- The Washington Times - Saturday, February 15, 2003

LONDON Dolly, the world's first mammal cloned from an adult cell, was put to death yesterday, after premature aging and disease marred the sheep's short existence and raised questions about the practicality of copying life.
The decision to end Dolly's life at age 6, about half the life expectancy of her breed, was made because a veterinarian confirmed that she had a progressive lung disease, according to the Roslin Institute, the Scottish lab where she was created and lived.
"We must await the results of the postmortem on Dolly in order to assess whether her relatively premature death was in any way connected with the fact that she was a clone," said Richard Gardner, a professor of zoology at Oxford University and chairman of the Royal Society working group on stem-cell research and therapeutic cloning.

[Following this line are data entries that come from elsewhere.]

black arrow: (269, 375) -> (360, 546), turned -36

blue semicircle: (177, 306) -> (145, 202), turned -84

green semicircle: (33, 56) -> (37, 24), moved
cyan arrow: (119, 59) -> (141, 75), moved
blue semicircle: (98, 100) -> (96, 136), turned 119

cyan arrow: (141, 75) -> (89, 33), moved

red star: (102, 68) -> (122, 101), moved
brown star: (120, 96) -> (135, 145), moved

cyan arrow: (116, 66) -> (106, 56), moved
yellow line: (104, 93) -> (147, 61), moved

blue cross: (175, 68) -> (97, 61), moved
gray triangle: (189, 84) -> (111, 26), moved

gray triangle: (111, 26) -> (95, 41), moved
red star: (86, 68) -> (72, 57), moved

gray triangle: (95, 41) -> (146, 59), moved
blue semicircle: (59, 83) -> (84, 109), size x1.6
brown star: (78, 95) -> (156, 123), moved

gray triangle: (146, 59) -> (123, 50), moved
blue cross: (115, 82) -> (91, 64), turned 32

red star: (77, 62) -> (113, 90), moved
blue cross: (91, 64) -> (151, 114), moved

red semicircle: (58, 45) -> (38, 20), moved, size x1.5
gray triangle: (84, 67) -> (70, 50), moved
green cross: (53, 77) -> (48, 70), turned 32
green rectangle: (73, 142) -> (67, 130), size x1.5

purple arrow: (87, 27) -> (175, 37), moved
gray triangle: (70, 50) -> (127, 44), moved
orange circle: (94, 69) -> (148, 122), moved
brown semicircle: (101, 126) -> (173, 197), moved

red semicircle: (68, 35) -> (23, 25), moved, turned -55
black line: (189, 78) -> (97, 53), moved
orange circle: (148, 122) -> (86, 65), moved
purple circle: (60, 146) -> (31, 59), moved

"If there is a link, it will provide further evidence of the dangers inherent in reproductive cloning and the irresponsibility of anybody who is trying to extend such work to humans."
Ian Wilmut, the leader of the team that created Dolly, said it was not likely her illness was attributable to being a clone.

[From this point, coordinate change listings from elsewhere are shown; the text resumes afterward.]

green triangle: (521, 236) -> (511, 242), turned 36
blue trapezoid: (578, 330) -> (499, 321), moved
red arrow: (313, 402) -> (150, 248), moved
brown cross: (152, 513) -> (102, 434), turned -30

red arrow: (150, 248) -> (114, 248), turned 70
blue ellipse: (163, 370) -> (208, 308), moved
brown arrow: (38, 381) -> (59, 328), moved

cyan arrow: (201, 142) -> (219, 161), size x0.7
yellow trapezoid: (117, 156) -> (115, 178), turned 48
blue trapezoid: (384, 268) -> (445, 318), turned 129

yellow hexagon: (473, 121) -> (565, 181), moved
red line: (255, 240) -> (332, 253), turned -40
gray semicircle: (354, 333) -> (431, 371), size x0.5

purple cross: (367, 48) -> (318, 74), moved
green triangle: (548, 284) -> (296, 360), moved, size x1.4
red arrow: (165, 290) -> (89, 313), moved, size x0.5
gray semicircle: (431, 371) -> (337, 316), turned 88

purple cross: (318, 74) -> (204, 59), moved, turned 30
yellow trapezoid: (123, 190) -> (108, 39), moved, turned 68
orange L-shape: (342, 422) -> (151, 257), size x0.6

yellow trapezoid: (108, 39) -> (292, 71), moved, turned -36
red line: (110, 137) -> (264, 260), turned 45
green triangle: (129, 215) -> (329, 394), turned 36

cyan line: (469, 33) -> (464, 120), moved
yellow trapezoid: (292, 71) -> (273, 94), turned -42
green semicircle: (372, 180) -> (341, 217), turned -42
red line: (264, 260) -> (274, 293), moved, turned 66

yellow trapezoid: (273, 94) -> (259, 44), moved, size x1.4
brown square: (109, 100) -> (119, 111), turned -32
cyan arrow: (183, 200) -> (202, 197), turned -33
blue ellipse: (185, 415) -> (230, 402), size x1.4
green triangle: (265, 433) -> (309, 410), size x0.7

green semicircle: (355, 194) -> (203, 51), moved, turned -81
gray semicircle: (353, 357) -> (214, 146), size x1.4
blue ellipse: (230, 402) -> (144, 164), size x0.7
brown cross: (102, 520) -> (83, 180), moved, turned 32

"The most likely thing is an infection, which causes a slow, progressive illness, and for which there isn't an effective treatment," he said. "Sadly, we have had that in some of the sheep on the farm, so that's the most likely explanation, but we don't know."
Harry Griffin of the institute said Dolly had suffered from a virus-induced lung cancer that in the past few months has been diagnosed in other sheep housed with Dolly.
"The most likely thing is, she caught it from that sheep, and it's an unfortunate result of having to be housed in order to give her security and so that we could observe her," Mr. Wilmut said.
Mr. Griffin said Dolly had been coughing for about a week before the vet came Friday afternoon and conducted a CT scan.
She was born July 5, 1996, in a research compound of the Scottish institute, and the achievement of her creation, announced Feb. 23, 1997, created an international sensation.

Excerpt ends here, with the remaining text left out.